We can load and work on the *STRIDE* dataset. The *DSSP* dataset is similar, and will be compared to *STRIDE* later in the report. 

In [14]:
    # Type of the data to read ("stride", "dssp")
    data_type = "stride"
    # File name
    file_name = "../data/" + data_type + "_info.txt"
    # Read the data
    input_data = preprocess_input(file_name, aminoacid_codes)
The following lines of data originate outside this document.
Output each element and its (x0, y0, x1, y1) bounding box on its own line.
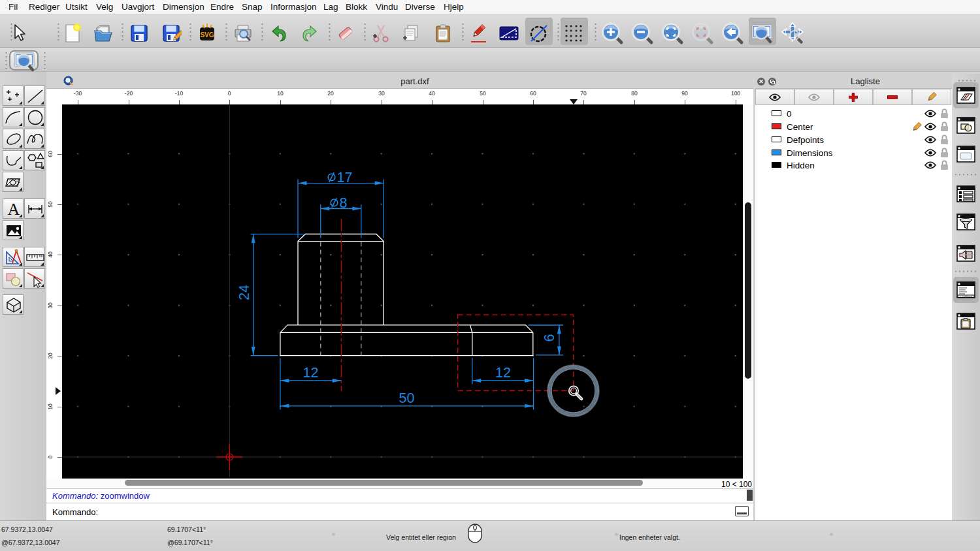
svg-text:SVG: SVG (200, 31, 214, 39)
svg-text:A: A (8, 200, 20, 219)
svg-text:50: 50 (399, 390, 415, 406)
svg-text:12: 12 (303, 365, 319, 381)
svg-text:12: 12 (495, 365, 511, 381)
svg-text:6: 6 (542, 334, 557, 341)
svg-text:24: 24 (237, 285, 252, 300)
svg-text:17: 17 (337, 170, 353, 185)
svg-text:c command: c command (960, 295, 972, 298)
svg-text:8: 8 (340, 195, 348, 211)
    # Look at the aminoacid values
    aminoacids = set(input_data.residue_name)
    print(aminoacids)
    # Same stuff with the secondary structures
    secondary_structures = set(input_data.secondary_structure)
    print(secondary_structures)

{'SER', 'ASP', 'ASN', 'ALA', 'GLU', 'LYS', 'ILE', 'GLY', 'PRO', 'PHE', 'ARG', 'MET', 'VAL', 'TYR', 'TRP', 'HIS', 'LEU', 'GLN', 'THR', 'CYS'}
{'Helix', 'Other', 'Beta'}


In [15]:
input_data.iloc[0:5, ]

Unnamed: 0,PDB_code,PDB_chain_code,PDB_seq_code,residue_name,secondary_structure,a,s
0,1w0n,A,12,ILE,Other,i,c
1,1w0n,A,13,THR,Beta,t,b
2,1w0n,A,14,LYS,Beta,k,b
3,1w0n,A,15,VAL,Beta,v,b
4,1w0n,A,16,GLU,Beta,e,b


**PDB_code** and **PDB_chain_code** work as identifier of the row. The column **a** and **s** are just shortened versions of the aminoacid codes and of the secondary structure codes.